### Dataset
§ §
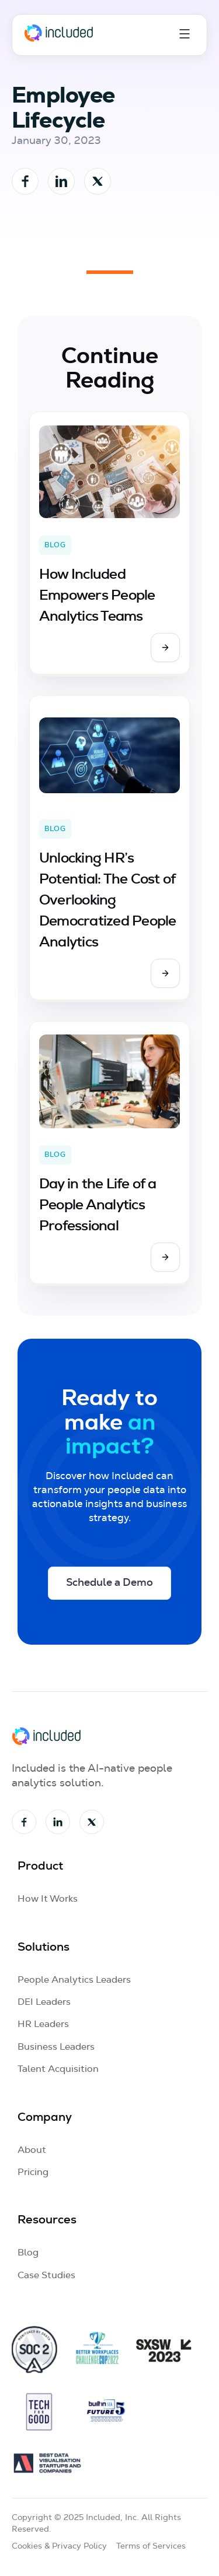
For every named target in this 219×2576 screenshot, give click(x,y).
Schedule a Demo (109, 1583)
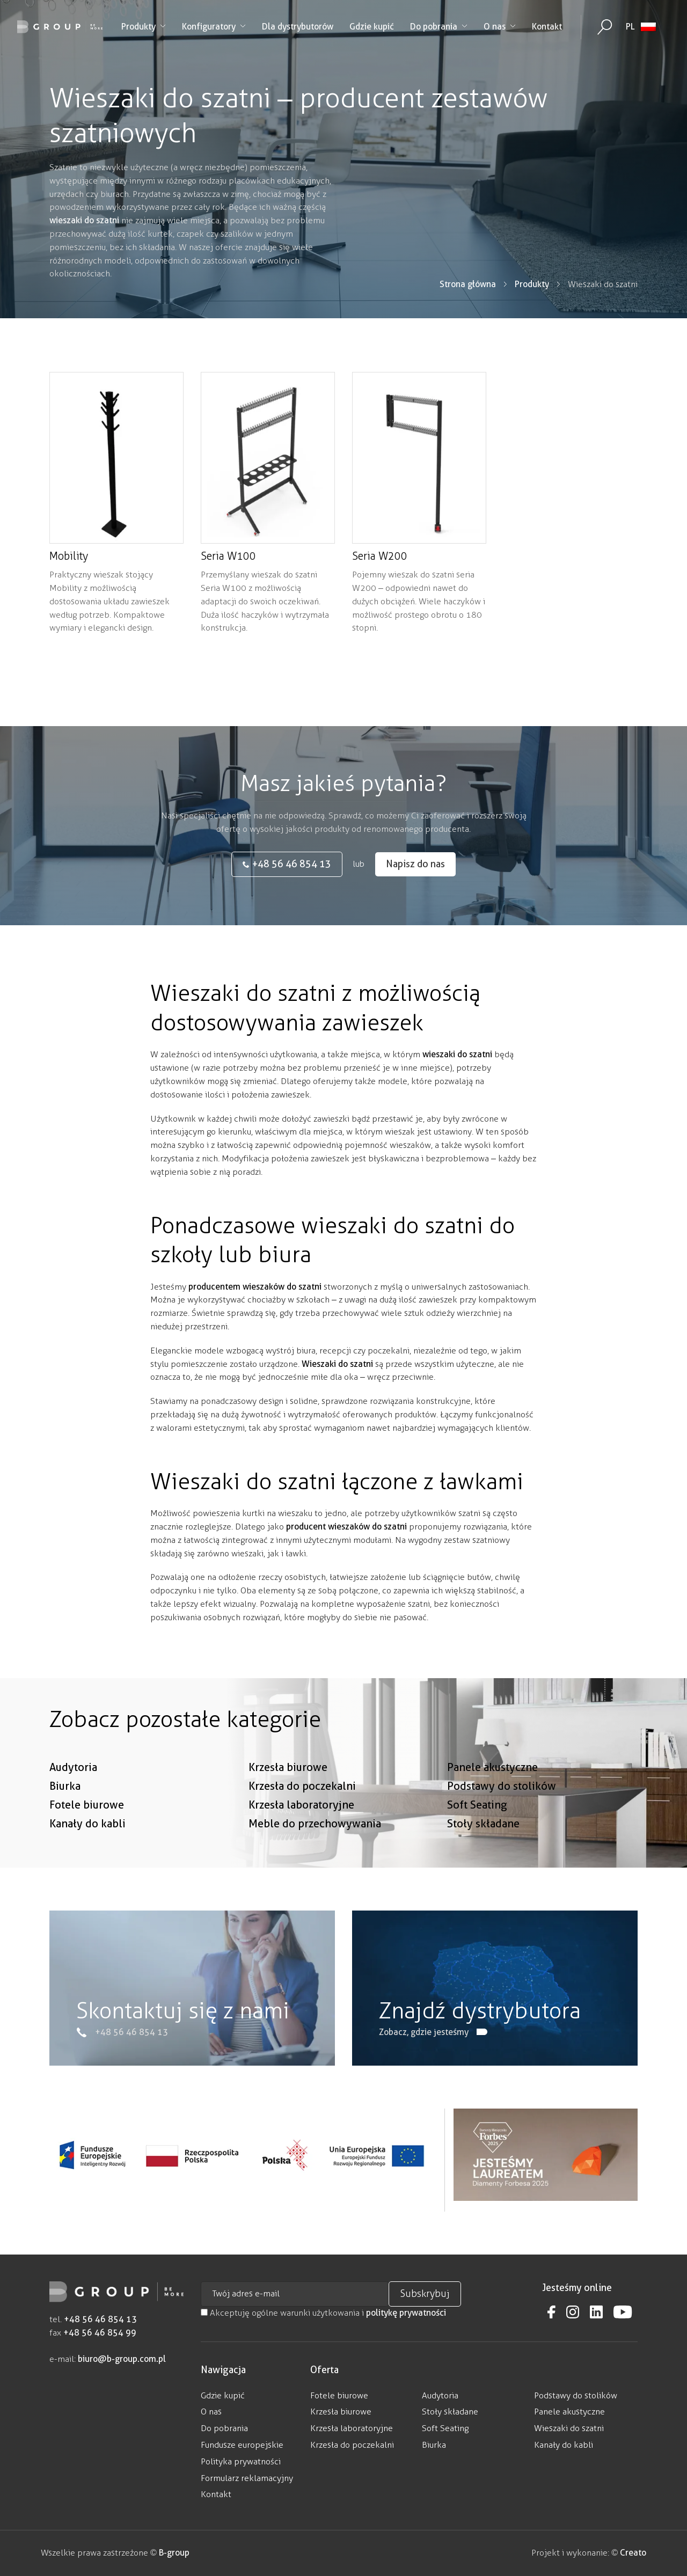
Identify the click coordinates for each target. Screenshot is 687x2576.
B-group (173, 2553)
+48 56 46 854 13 (100, 2319)
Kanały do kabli (87, 1860)
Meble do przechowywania (315, 1860)
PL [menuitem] (630, 26)
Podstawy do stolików (501, 1823)
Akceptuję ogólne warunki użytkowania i (323, 2313)
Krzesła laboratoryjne (301, 1841)
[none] (641, 27)
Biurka (65, 1823)
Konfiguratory (214, 26)
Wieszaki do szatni (569, 2428)
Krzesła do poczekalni (302, 1823)
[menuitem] (641, 27)
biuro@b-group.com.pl (122, 2359)
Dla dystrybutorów (297, 26)
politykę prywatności (406, 2313)
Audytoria (73, 1804)
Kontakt (547, 26)
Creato (633, 2553)
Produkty (143, 26)
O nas (500, 26)
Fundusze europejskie (242, 2445)
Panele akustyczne (492, 1804)
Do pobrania (438, 26)
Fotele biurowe (86, 1841)
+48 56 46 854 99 (99, 2333)
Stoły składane (483, 1860)
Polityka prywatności (241, 2461)
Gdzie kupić (371, 26)
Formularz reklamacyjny (247, 2478)
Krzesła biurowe (288, 1804)
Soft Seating (477, 1841)
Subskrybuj (425, 2294)
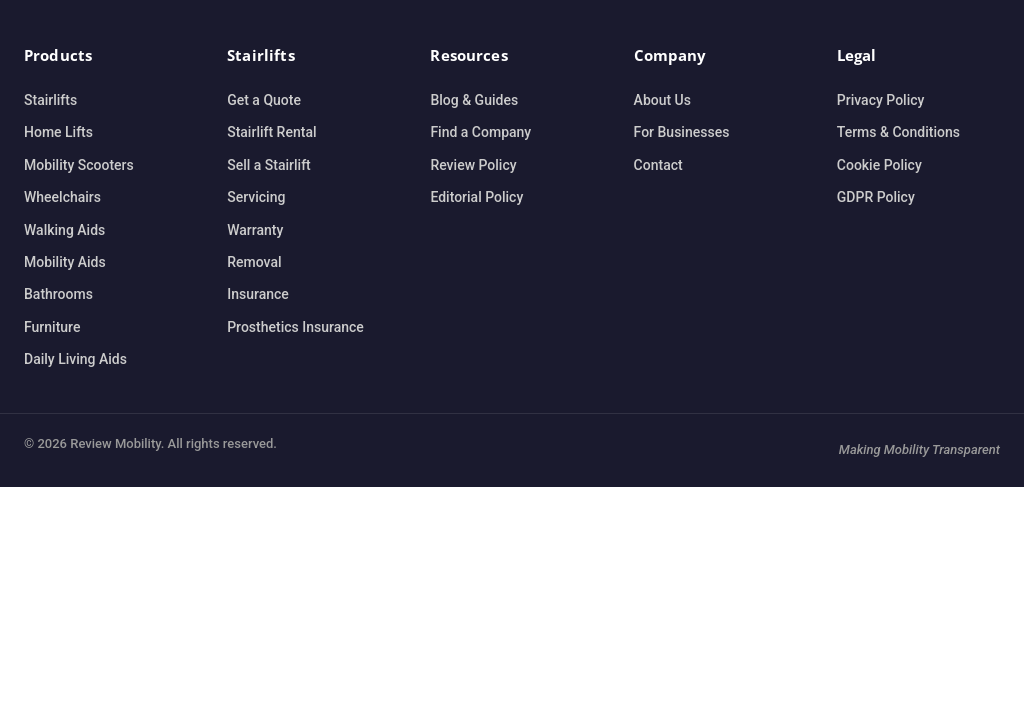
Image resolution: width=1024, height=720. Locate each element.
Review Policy (473, 165)
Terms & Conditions (898, 132)
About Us (662, 100)
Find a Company (480, 132)
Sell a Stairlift (269, 165)
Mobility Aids (65, 262)
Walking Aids (64, 230)
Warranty (255, 230)
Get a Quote (264, 100)
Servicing (256, 197)
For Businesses (682, 132)
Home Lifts (58, 132)
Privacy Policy (881, 100)
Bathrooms (58, 294)
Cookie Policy (879, 165)
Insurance (258, 294)
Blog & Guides (474, 100)
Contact (658, 165)
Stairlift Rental (271, 132)
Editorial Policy (476, 197)
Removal (254, 262)
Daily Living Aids (75, 359)
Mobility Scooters (79, 165)
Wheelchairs (62, 197)
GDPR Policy (876, 197)
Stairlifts (50, 100)
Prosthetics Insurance (295, 327)
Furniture (52, 327)
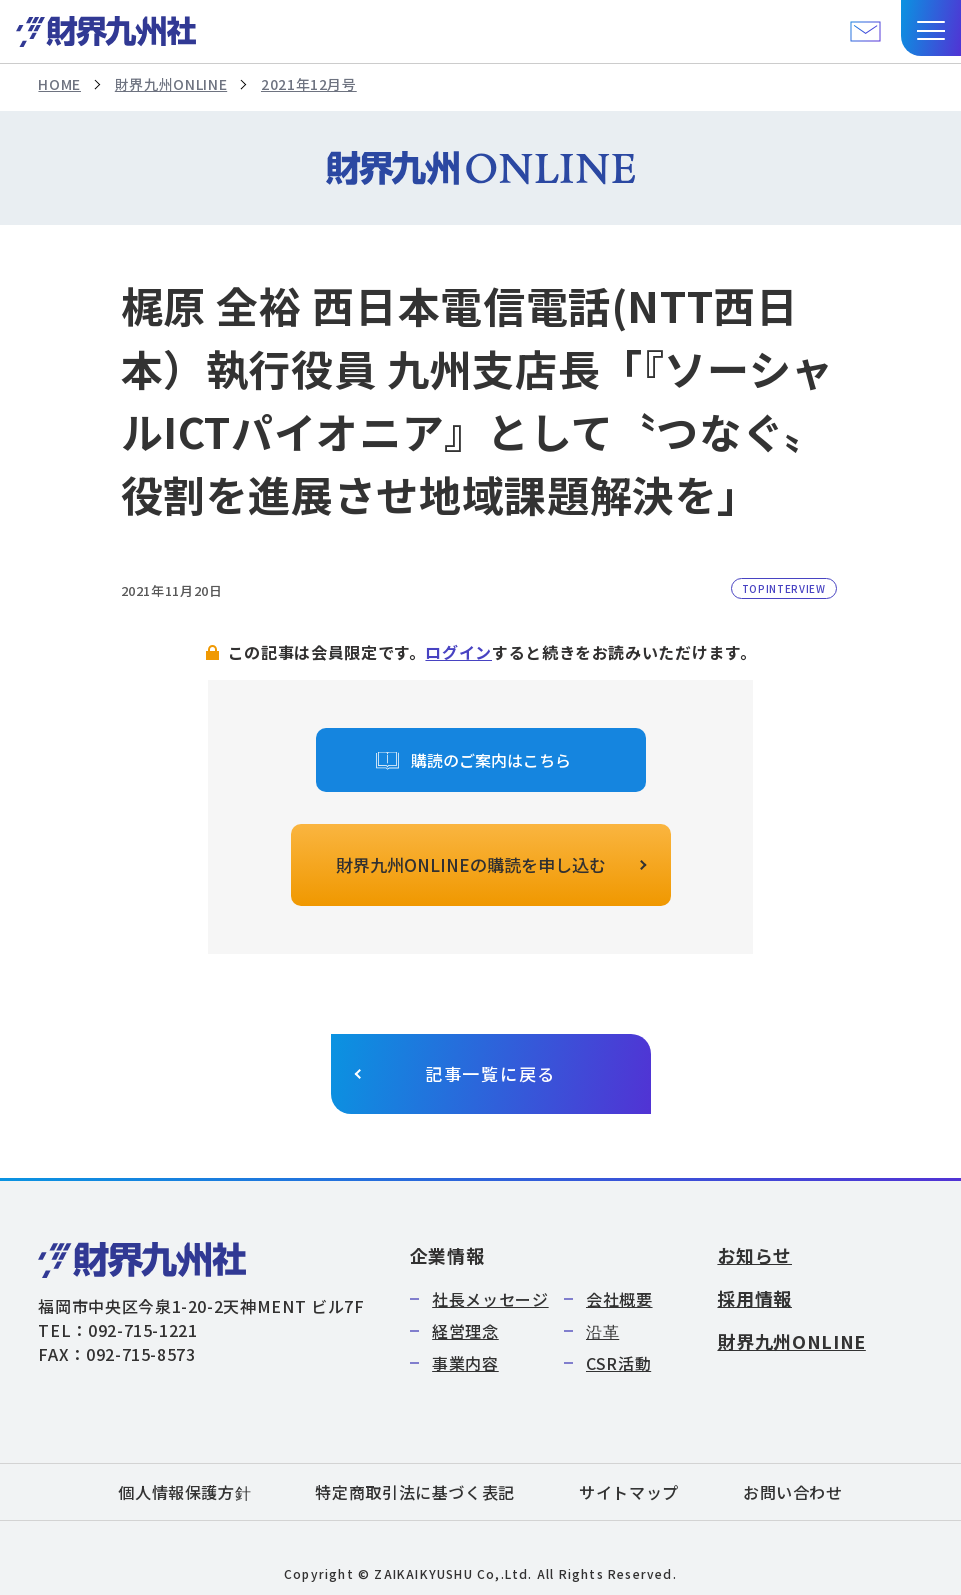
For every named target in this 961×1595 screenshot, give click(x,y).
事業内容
§ §
### Task statement
An exact repeat of the listing above, pictures excluded, is the answer.

### Problem solution
For every named target in this 219×2576 screenshot, give click(x,y).
Schedule a Demo (109, 1583)
Identify the click coordinates for each target. Screenshot is 687x2576.
B-group (173, 2553)
+48 56 46 854 13 (100, 2319)
Kanały do kabli (87, 1860)
Meble do przechowywania (315, 1860)
PL [menuitem] (630, 26)
Podstawy do stolików (501, 1823)
Akceptuję ogólne warunki użytkowania i (323, 2313)
Krzesła laboratoryjne (301, 1841)
[none] (641, 27)
Biurka (65, 1823)
Konfiguratory (214, 26)
Wieszaki do szatni (569, 2428)
Krzesła do poczekalni (302, 1823)
[menuitem] (641, 27)
biuro@b-group.com.pl (122, 2359)
Dla dystrybutorów (297, 26)
politykę prywatności (406, 2313)
Audytoria (73, 1804)
Kontakt (547, 26)
Creato (633, 2553)
Produkty (143, 26)
O nas (500, 26)
Fundusze europejskie (242, 2445)
Panele akustyczne (492, 1804)
Do pobrania (438, 26)
Fotele biurowe (86, 1841)
+48 56 46 854 99 (99, 2333)
Stoły składane (483, 1860)
Polityka prywatności (241, 2461)
Gdzie kupić (371, 26)
Formularz reklamacyjny (247, 2478)
Krzesła biurowe (288, 1804)
Soft Seating (477, 1841)
Subskrybuj (425, 2294)
Image resolution: width=1024, height=720. Locate each element.
Review Policy (473, 165)
Terms & Conditions (898, 132)
About Us (662, 100)
Find a Company (480, 132)
Sell a Stairlift (269, 165)
Mobility Aids (65, 262)
Walking Aids (64, 230)
Warranty (255, 230)
Get a Quote (264, 100)
Servicing (256, 197)
For Businesses (682, 132)
Home Lifts (58, 132)
Privacy Policy (881, 100)
Bathrooms (58, 294)
Cookie Policy (879, 165)
Insurance (258, 294)
Blog & Guides (474, 100)
Contact (658, 165)
Stairlift Rental (271, 132)
Editorial Policy (476, 197)
Removal (254, 262)
Daily Living Aids (75, 359)
Mobility Scooters (79, 165)
Wheelchairs (62, 197)
GDPR Policy (876, 197)
Stairlifts (50, 100)
Prosthetics Insurance (295, 327)
Furniture (52, 327)
For every named target in this 961×1595 screenshot, give click(x,y).
事業内容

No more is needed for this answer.